DAGUPAN CITY, Philippines — When Don Josephus Raphael Eblahan found out his short film The Headhunter’s Daughter got into Sundance, he was in a hotel room in New York City for his brother’s birthday. His partner Hannah Schierbeek, the wonderful producer for all of his films and a filmmaker in her own right, received an email that made her gasp, forcing everyone’s heads to turn out of concern.

“She didn’t even have to say that we got in — her face said it all!”

I first came across Eblahan’s work through last year’s Gawad Alternatibo. The program had screened his second short film — Hilum. A Kickstarter-funded project initially meant as a proof-of-concept for a feature-length film, Hilum told the story of Mona, a young woman living in a coastal village in Visayas being trained by her mother to become a professional mourner. After being publicly reprimanded for her crocodile tears, Mona seeks the help of an albularyo, and as her walls begin to crumble, I found myself, like Mona, reduced to tears. The film won the Student Prize and received Special Mention from the International Jury at the Clermont-Ferrand International Short Film Festival.

His third film takes the story away from the coast and towards the mountains. The Headhunter’s Daughter follows Lynn (Ammin Acha-ur), an aspiring country artist who goes to the city to audition for a televised singing competition. Aside from Sundance, the film will be having its European premiere at Clermont-Ferrand, the second-year in a row for Eblahan (“Apparently, it’s rare to go ‘twice in a row’ so this acceptance really humbles us”).

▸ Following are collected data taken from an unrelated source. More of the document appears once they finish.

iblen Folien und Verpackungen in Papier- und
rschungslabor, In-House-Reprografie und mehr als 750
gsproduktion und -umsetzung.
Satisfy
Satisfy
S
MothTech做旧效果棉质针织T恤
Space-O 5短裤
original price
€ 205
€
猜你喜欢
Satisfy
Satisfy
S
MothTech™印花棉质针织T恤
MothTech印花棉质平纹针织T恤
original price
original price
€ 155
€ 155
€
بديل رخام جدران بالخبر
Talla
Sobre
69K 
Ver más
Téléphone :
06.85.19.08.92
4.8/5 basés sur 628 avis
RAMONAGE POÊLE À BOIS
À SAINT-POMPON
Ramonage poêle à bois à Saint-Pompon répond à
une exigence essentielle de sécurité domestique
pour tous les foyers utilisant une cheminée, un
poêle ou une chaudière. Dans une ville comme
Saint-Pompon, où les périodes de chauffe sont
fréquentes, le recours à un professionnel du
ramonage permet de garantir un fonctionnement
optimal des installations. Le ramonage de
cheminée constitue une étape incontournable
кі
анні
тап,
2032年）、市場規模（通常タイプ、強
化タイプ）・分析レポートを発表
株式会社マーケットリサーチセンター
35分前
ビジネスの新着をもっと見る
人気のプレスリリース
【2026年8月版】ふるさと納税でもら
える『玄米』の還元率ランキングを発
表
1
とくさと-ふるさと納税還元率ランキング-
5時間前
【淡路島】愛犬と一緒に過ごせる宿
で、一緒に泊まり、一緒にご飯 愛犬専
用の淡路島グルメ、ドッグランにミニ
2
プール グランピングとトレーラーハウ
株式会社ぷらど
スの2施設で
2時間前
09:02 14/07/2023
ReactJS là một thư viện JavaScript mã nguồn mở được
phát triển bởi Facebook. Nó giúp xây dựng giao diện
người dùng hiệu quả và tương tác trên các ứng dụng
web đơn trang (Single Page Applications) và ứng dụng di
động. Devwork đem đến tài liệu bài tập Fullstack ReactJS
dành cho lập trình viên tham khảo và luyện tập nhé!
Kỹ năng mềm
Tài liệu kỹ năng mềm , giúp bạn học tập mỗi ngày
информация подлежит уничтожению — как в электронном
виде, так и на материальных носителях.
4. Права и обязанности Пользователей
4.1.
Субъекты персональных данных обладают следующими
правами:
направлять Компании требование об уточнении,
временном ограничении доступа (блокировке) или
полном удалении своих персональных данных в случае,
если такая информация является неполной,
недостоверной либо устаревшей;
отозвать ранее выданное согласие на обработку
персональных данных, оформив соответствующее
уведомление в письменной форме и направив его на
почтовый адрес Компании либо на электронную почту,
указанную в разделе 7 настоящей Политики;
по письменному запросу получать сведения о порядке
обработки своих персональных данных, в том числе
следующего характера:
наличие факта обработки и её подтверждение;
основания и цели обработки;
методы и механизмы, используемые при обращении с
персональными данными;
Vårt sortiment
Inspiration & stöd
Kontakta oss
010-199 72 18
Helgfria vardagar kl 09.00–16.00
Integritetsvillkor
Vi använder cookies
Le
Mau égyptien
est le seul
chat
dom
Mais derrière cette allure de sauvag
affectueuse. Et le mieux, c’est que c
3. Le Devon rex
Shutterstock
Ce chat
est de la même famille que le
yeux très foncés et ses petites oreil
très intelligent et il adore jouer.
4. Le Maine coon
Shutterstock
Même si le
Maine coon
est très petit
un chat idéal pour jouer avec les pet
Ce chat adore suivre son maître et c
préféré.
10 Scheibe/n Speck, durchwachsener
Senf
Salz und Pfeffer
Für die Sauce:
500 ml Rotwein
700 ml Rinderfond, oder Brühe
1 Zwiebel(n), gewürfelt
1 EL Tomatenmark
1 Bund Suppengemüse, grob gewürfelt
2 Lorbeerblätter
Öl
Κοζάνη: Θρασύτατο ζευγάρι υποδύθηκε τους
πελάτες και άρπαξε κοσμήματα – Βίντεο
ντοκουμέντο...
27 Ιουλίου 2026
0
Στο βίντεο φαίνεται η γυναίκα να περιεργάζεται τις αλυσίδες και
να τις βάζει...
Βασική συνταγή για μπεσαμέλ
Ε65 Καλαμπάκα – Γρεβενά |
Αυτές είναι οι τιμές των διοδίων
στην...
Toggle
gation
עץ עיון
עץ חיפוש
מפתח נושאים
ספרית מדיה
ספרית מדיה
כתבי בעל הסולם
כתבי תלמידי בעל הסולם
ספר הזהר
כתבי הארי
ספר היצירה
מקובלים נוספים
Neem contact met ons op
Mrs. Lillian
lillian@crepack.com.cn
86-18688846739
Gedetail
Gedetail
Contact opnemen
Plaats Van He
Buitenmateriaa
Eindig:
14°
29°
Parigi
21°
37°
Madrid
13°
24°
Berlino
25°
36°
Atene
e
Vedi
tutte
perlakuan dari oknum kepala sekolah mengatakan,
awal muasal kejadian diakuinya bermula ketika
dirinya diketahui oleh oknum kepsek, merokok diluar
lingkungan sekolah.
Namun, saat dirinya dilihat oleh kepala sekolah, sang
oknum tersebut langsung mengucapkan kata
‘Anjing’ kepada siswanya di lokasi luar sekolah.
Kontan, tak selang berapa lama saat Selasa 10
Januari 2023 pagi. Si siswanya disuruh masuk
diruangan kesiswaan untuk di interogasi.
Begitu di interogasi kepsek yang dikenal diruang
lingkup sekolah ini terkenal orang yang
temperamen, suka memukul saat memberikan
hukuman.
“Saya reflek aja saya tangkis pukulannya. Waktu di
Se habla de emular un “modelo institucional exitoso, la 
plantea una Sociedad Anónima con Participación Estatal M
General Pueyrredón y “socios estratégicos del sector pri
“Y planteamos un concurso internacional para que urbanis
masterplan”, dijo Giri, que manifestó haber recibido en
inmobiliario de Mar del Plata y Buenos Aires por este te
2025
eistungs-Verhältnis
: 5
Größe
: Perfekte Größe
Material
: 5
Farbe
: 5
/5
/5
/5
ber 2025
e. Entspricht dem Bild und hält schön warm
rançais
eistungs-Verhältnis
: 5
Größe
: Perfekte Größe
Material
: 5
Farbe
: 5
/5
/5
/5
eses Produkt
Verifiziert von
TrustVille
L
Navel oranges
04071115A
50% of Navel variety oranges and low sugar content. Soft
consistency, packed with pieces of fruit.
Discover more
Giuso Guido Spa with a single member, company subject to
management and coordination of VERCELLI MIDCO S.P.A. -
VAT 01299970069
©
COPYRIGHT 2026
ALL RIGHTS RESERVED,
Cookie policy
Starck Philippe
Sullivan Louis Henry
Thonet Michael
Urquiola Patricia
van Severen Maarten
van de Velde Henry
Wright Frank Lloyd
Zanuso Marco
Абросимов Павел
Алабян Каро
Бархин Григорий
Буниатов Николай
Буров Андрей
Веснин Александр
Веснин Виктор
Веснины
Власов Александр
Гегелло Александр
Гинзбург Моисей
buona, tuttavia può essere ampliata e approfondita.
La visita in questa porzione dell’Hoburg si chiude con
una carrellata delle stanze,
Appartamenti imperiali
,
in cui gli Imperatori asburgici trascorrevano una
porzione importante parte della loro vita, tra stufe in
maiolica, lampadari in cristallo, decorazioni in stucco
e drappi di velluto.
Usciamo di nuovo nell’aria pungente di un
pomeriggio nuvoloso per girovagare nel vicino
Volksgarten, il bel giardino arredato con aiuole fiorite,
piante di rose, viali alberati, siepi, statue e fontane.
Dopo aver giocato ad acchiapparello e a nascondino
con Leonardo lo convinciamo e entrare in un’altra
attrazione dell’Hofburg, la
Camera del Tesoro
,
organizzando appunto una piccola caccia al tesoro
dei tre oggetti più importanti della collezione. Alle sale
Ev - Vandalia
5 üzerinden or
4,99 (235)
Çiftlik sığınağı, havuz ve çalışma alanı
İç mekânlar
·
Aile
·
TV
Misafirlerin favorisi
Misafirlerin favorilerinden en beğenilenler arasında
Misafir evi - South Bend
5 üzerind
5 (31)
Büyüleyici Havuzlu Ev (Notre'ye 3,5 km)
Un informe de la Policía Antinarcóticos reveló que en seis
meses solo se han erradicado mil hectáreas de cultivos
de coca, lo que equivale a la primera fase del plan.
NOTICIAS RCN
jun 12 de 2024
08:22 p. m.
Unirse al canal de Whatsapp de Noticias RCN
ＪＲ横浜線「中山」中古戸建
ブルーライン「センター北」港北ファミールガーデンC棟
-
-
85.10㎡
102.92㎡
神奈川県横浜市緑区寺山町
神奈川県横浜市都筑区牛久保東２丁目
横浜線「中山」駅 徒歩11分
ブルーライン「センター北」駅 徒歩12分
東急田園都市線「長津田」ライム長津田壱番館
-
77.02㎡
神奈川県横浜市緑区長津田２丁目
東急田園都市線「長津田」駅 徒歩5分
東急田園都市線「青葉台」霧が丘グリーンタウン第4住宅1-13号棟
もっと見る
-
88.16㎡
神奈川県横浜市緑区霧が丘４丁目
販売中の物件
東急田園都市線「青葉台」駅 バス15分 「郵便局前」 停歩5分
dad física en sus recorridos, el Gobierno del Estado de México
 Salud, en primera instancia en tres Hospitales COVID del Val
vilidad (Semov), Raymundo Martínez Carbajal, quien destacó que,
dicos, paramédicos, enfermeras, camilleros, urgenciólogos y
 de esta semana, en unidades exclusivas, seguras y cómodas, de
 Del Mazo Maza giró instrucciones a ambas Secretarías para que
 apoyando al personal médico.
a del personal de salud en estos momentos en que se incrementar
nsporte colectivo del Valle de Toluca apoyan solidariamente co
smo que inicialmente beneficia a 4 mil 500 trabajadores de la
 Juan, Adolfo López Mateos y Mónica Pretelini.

With 8,050 miles between us, I spoke to Don via a written interview to talk to him about his beginnings in filmmaking, living in liminality, finding inspiration in music, and bringing The Headhunter’s Daughter to life. This interview has been edited for brevity and clarity.

In an interview with The New Current last year, you spoke about how your passion for filmmaking stems from your interest in other art forms. Could you talk about your beginnings as a filmmaker and the transition from one art form into another?

I began drawing due to all the anime and mangas I’ve watched and read as a child — eventually dreaming of maybe one day writing my own comic books. Eventually, I also learned how to play guitar at age 11, which now grew into learning a few other instruments. Having my thoughts sit comfortably in the world of the graphic and the sonic, I eventually began reading books in the headspace of adding sound, visual pacing, and reading like watching a film. Since then, I thought cinema could be an interesting route to go towards.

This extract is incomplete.